Q&A – Copying Contract Language
A. Under Section 102 of the Copyright Act, copyright protection subsists . . in original works of authorship fixed in any tangible medium of expression . . . [including] literary works . . . .” Therefore, writings generally are protected by copyright law, just as are photographs.
But under copyright law, ideas are not protected – only the expression of those ideas. See Section 102(b) – “In no case does copyright protection for an original work of authorship extend to any idea, procedure, process, system, method of operation, concept, principle, or discovery, regardless of the form in which it is described, explained, illustrated, or embodied in such work.”)

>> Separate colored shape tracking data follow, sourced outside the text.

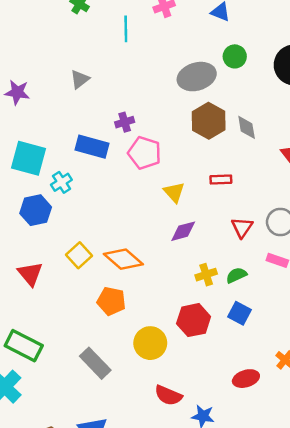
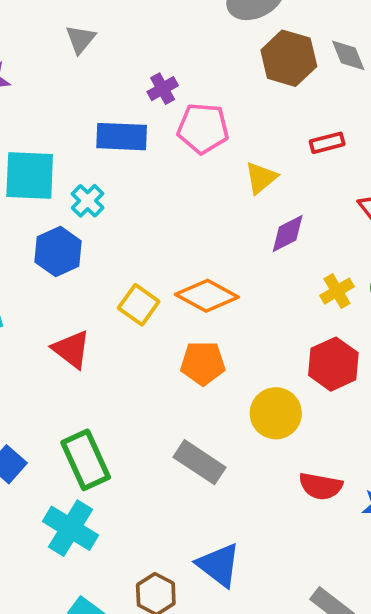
yellow triangle: (174, 192) -> (261, 178), turned 45
green rectangle: (24, 346) -> (86, 460), turned 51

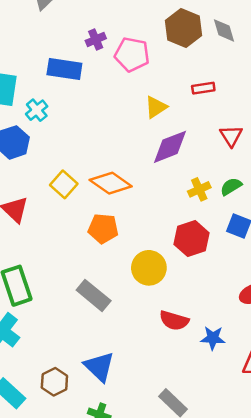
pink pentagon: (203, 128) -> (132, 54), moved
purple diamond: (288, 233) -> (170, 147), size x1.4

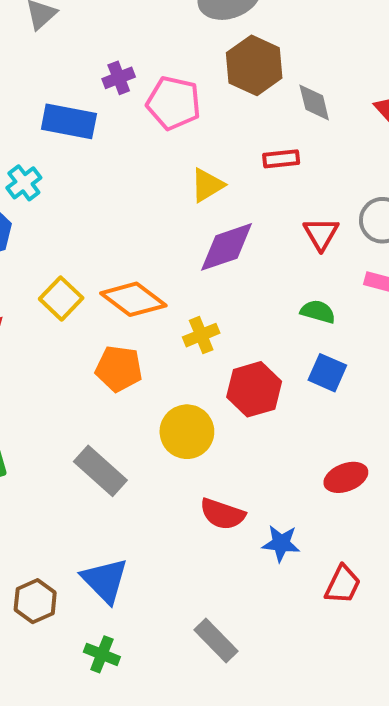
gray diamond: (224, 30) -> (314, 103), moved
green semicircle: (231, 186) -> (318, 312), turned 45
yellow cross: (199, 189) -> (201, 335), moved

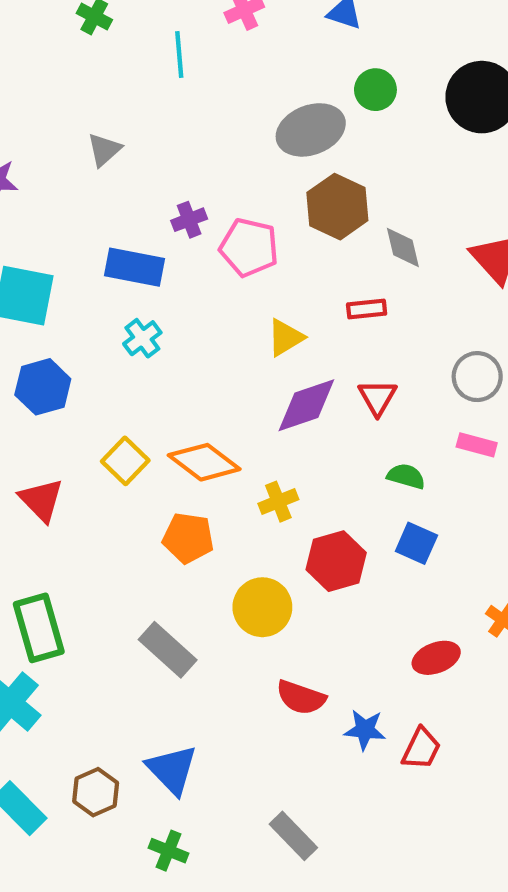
cyan cross: (24, 183) -> (142, 338), moved
red triangle: (321, 234) -> (377, 397), moved
red trapezoid: (343, 585) -> (421, 749), moved

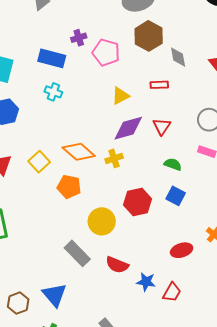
cyan cross: (142, 338) -> (53, 92), turned -36
yellow square: (125, 461) -> (39, 162), moved
yellow cross: (278, 502) -> (114, 158), moved
gray rectangle: (168, 650) -> (77, 253), moved

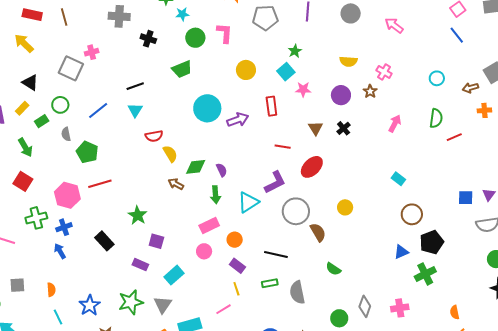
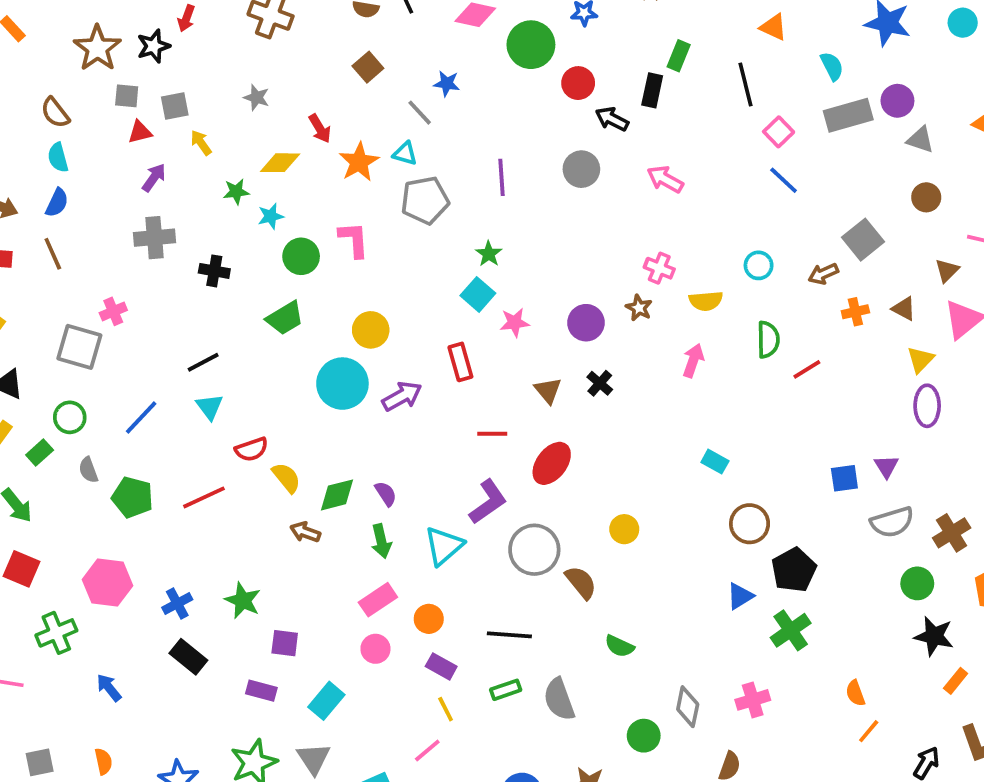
yellow semicircle: (348, 61) -> (706, 301), moved
yellow circle: (246, 70) -> (371, 330), moved
red line: (100, 184) -> (204, 497), moved
blue cross: (64, 227) -> (177, 604), moved

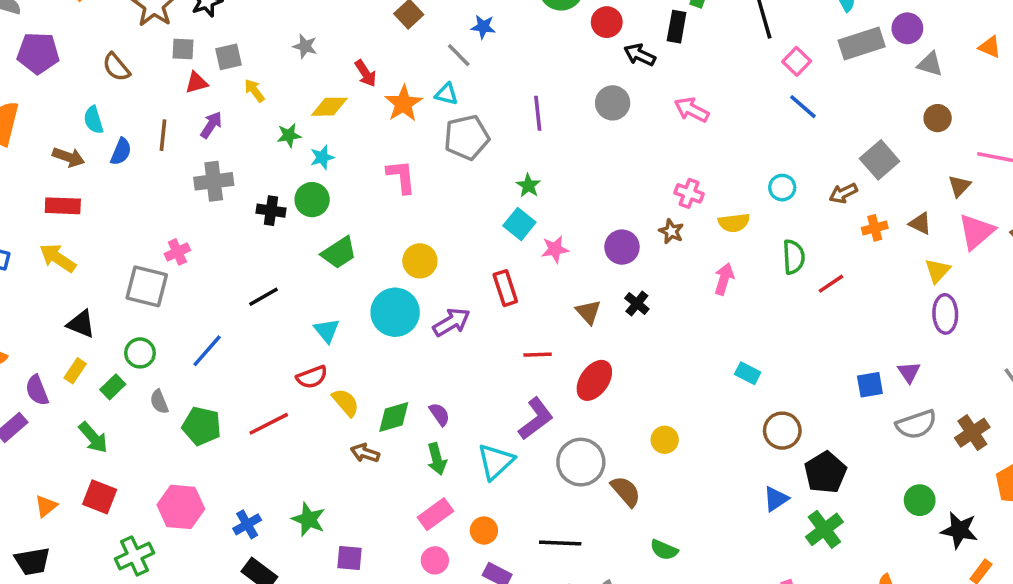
cyan semicircle: (58, 157) -> (93, 120), moved
brown line: (53, 254) -> (163, 135), moved, turned 32
green circle: (301, 256) -> (312, 200), moved
cyan triangle: (210, 407) -> (327, 331), moved
green circle: (917, 583) -> (920, 500), moved

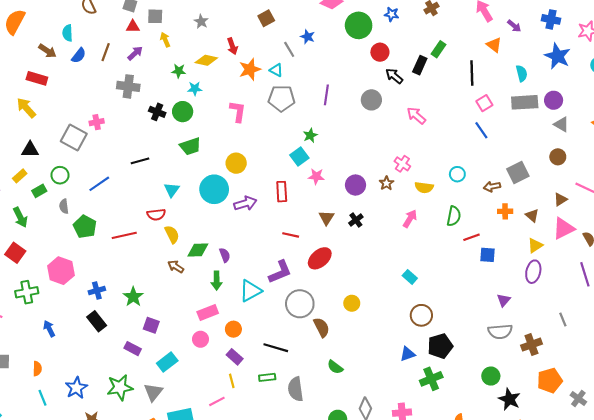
black triangle: (81, 324) -> (30, 150), turned -36
blue square: (870, 385) -> (487, 255), moved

Many contracts contain language for which there are limits in the number of ways the ideas can be expressed to such extent that the expression can be considered to “merge” with the underlying idea. Known as the “merger doctrine,” the law states, in effect, that if there are few ways to say it or do it, then copyright law does not protect the expression of the idea. [To see how this applies to photographs, review Nancy Wolff’s PowerPoint presentation on copyright law, beginning with slide 37, “Idea vs. Expression”). For additional information, review Lewis R. Clayton’s article on the merger doctrine.
In some instances, you may be given an implied or actual license to use a contract, such as those provided in books you purchase or are provided at workshops. Check Tad Crawford’s book, Business and Legal Forms for Photographers, for a great source of contracts. Furthermore, reviewing and comparing several contracts may help you understand the different provisions and suggest what protections you need.
In sum, it’s always risky to copy verbatim another’s work and it’s always best to ask your attorney to prepare contracts that fit your specific needs. Your lawyer then can determine what can be copied from other contracts.
Take my advice; get professional help.